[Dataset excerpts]
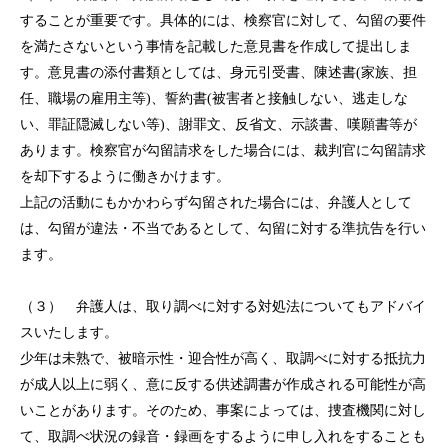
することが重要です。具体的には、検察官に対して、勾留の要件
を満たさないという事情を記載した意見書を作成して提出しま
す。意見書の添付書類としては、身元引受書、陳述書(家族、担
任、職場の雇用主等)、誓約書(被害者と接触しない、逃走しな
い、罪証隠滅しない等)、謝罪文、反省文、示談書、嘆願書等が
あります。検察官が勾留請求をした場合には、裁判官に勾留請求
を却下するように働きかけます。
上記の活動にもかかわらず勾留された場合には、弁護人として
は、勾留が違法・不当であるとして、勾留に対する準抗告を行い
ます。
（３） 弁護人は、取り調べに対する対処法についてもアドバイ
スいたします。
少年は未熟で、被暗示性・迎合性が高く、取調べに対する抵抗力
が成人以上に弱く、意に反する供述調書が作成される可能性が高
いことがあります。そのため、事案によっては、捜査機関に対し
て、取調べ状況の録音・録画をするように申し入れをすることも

▶ About this exercise:
Images do not belong in the copy; reproduce all other parts of the records above verbatim.

▶ Response to this exercise:
することが重要です。具体的には、検察官に対して、勾留の要件
を満たさないという事情を記載した意見書を作成して提出しま
す。意見書の添付書類としては、身元引受書、陳述書(家族、担
任、職場の雇用主等)、誓約書(被害者と接触しない、逃走しな
い、罪証隠滅しない等)、謝罪文、反省文、示談書、嘆願書等が
あります。検察官が勾留請求をした場合には、裁判官に勾留請求
を却下するように働きかけます。
上記の活動にもかかわらず勾留された場合には、弁護人として
は、勾留が違法・不当であるとして、勾留に対する準抗告を行い
ます。
（３） 弁護人は、取り調べに対する対処法についてもアドバイ
スいたします。
少年は未熟で、被暗示性・迎合性が高く、取調べに対する抵抗力
が成人以上に弱く、意に反する供述調書が作成される可能性が高
いことがあります。そのため、事案によっては、捜査機関に対し
て、取調べ状況の録音・録画をするように申し入れをすることも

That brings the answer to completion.